HTTP authentication between devise and iphone app

Keith Rumjahn picture Keith Rumjahn · Jun 25, 2011 · Viewed 10.4k times · Source

I'm new to ruby on rails but I want to send the data from my SQlite database from my iphone app to the rails web app. Like a "sync" service.

I'm using devise for authentication for the web app. I enabled basic HTTP authentication and I can curl into the website for xml or json data. I can also upload data to the website when I set the post headers to JSON and with username and password.

Here's where I'm stuck.

1) How do I keep the user signed in after the 1st login? Do I use http authentication every time I send data to the website? I've read about token authentication but I'm not sure how to use it.

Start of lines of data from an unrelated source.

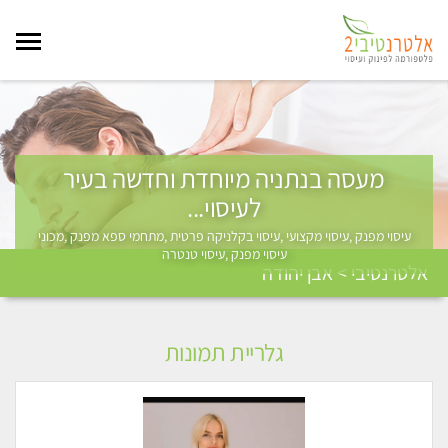
מעסה בנתניה מיוחדת וחדשה בעיר
לעיסוי...
עיסוי מפנק ,עיסוי מקצועי ,עיסוי בקלניקה פרטית ,מתחמי ספא מפנק ,מכוני
עיסוי מפנק ,עיסוי טנטרה
אלטרנטיבי > אבן יהודה
גלריית תמונות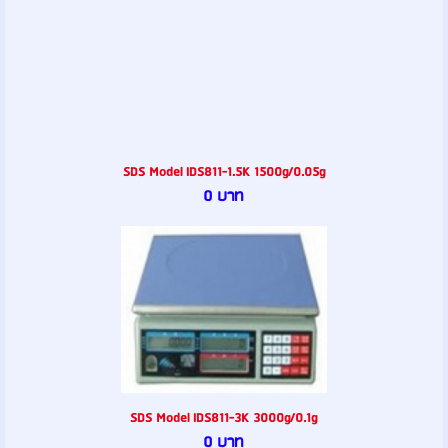
SDS Model IDS811-1.5K 1500g/0.05g
0 บาท
SDS Model IDS811-3K 3000g/0.1g
0 บาท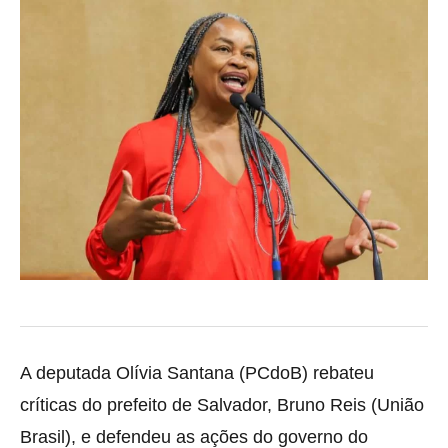
A deputada Olívia Santana (PCdoB) rebateu
críticas do prefeito de Salvador, Bruno Reis (União
Brasil), e defendeu as ações do governo do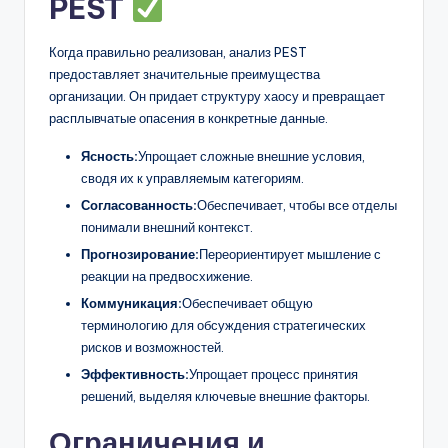
PEST
Когда правильно реализован, анализ PEST
предоставляет значительные преимущества
организации. Он придает структуру хаосу и превращает
расплывчатые опасения в конкретные данные.
Ясность:
Упрощает сложные внешние условия,
сводя их к управляемым категориям.
Согласованность:
Обеспечивает, чтобы все отделы
понимали внешний контекст.
Прогнозирование:
Переориентирует мышление с
реакции на предвосхижение.
Коммуникация:
Обеспечивает общую
терминологию для обсуждения стратегических
рисков и возможностей.
Эффективность:
Упрощает процесс принятия
решений, выделяя ключевые внешние факторы.
Ограничения и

2) I can post JSON data to something like http://localhost:3000/example with the correct username and password. However, it returns the HTML content if the username and passowrd is incorrect. Do I have to write something that returns json data about login success/fialure?

3) To communicate between my iphone app and my web app. Am I correct in writing a RESTful API on the web app side? Do I need to use active resources?

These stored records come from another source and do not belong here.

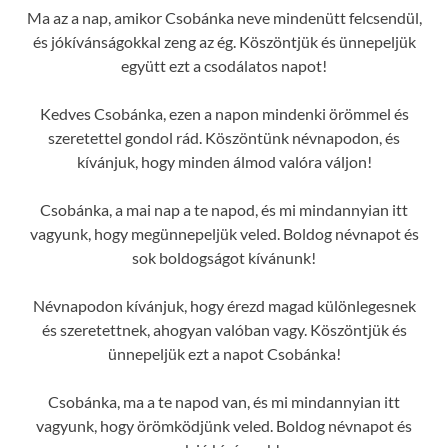
Ma az a nap, amikor Csobánka neve mindenütt felcsendül,
és jókívánságokkal zeng az ég. Köszöntjük és ünnepeljük
együtt ezt a csodálatos napot!
Kedves Csobánka, ezen a napon mindenki örömmel és
szeretettel gondol rád. Köszöntünk névnapodon, és
kívánjuk, hogy minden álmod valóra váljon!
Csobánka, a mai nap a te napod, és mi mindannyian itt
vagyunk, hogy megünnepeljük veled. Boldog névnapot és
sok boldogságot kívánunk!
Névnapodon kívánjuk, hogy érezd magad különlegesnek
és szeretettnek, ahogyan valóban vagy. Köszöntjük és
ünnepeljük ezt a napot Csobánka!
Csobánka, ma a te napod van, és mi mindannyian itt
vagyunk, hogy örömködjünk veled. Boldog névnapot és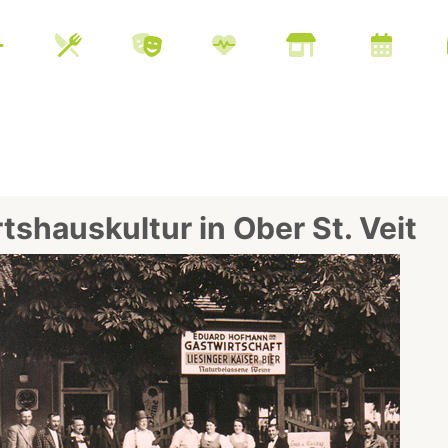
tshauskultur in Ober St. Veit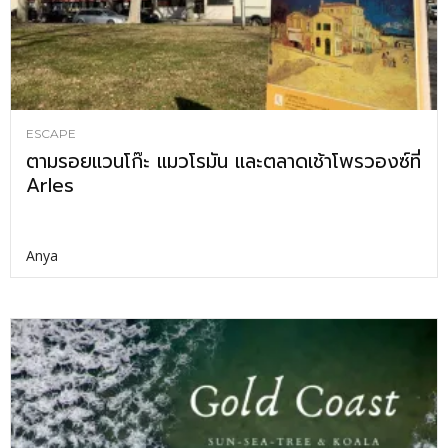
ESCAPE
ตามรอยแวนโก๊ะ แมวโรมัน และตลาดเช้าโพรวองซ์ที่
Arles
Anya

I'm really stuck on the overall big picture of how all this works. Thanks!

Answer

David picture David · Jun 26, 2011

There's many ways you can do this. What I did to get Devise to return errors to my iphone app that I could interpret (e.g. 401) was create a custom failure app:

# config/initializers/devise.rb
config.warden do |manager|
  manager.failure_app   = CustomFailure
end

# config/initializers/custom_failure.rb
class CustomFailure < Devise::FailureApp     
  def respond
    unless request.format.to_sym == :html
  http_auth
    else
  super
end
  end
end

Otherwise Devise just returns HTML with a redirect response code regardless of whether the login information was correct or incorrect.

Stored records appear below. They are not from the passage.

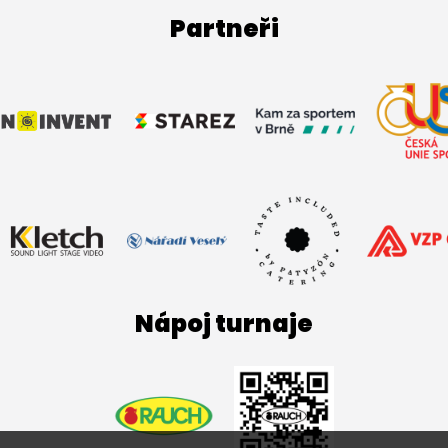
Partneři
Nápoj turnaje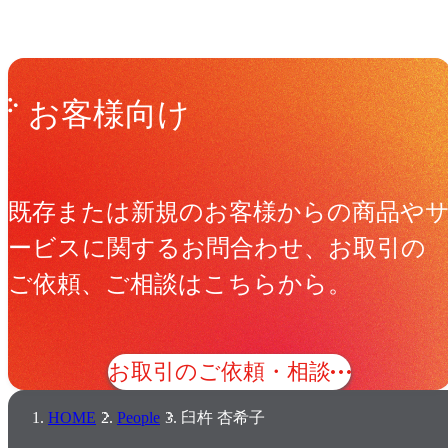
Get in Touch
お問い合わせ
お客様向け
既存または新規のお客様からの商品や
ービスに関するお問合わせ、お取引の
ご依頼、ご相談はこちらから。
お取引のご依頼・相談
HOME
People
臼杵 杏希子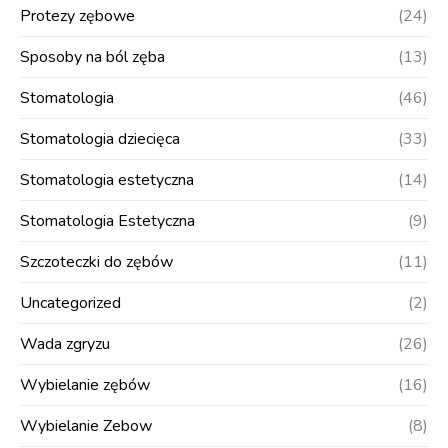
Protezy zębowe
(24)
Sposoby na ból zęba
(13)
Stomatologia
(46)
Stomatologia dziecięca
(33)
Stomatologia estetyczna
(14)
Stomatologia Estetyczna
(9)
Szczoteczki do zębów
(11)
Uncategorized
(2)
Wada zgryzu
(26)
Wybielanie zębów
(16)
Wybielanie Zebow
(8)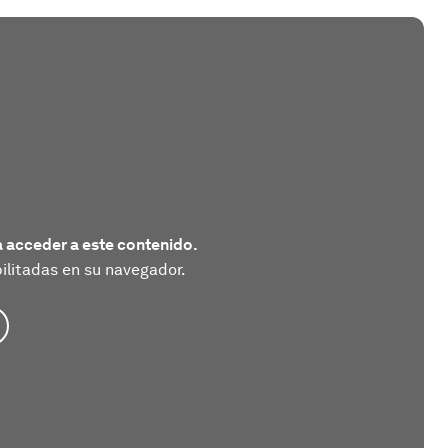
 acceder a este contenido.
litadas en su navegador.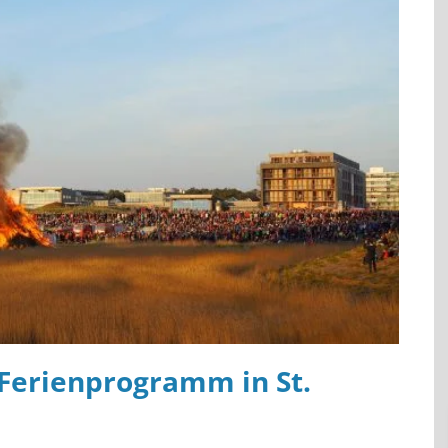
Ferienprogramm in St.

Since my app required users to authenticate against my rails backend, I implemented a simple login system like this:

#app/controllers/pages_controller.rb
before_filter :authenticate_user!, :only => [:login]
ssl_required :login # you have to set up ssl and ssl_requirement


def login
  @user = current_user
  respond_to do |format|
    format.html {render :text => "#{@user.id}"} 
    format.xml {render :text => "#{@user.id}" }   
  end
end

#config/routes.rb
match '/login',       :to => 'pages#login'

Then in the iphone app you can validate by sending a GET request to /login like this (I use ASIHTTPRequest because it's awesome):

- (void) validate_login:(NSString*)name :(NSString*)pwd
{   
    NSURL *login_url = [NSURL URLWithString:@"https://mysite.com/login"];
    ASIHTTPRequest *request = [ASIHTTPRequest requestWithURL:login_url];
    [request setDelegate:self];
    [request setUsername:name];
    [request setPassword:pwd];  
    [request addRequestHeader:@"Accept" value:@"application/xml"]; 
    [request startAsynchronous];    
}

- (void)requestFinished:(ASIHTTPRequest *)request
{
if ([request responseStatusCode] != 200) {
  [self requestFailed:request];
}
    else {
  // authentication successful, store credentials
        NSUSerDefaults* defaults = [NSUserDefaults standardUserDefaults];
    [defaults setValue:[request username] forKey:@"username"];
        [defaults setValue:[request password] forKey:@"password"];
    }
}


- (void)requestFailed:(ASIHTTPRequest *)request
{
    NSLog(@"failed with error: %d %@", [request responseStatusCode], [error localizedDescription]);
    // tell user incorrect username/password    
}

Then whenever you need to post data to the app you can retrieve the username and password from user defaults and attach them to the request. If you need to be more secure, you can store them in the Keychain.

I'm sure there are better ways to do this, but hopefully this can get you thinking about API authentication strategies.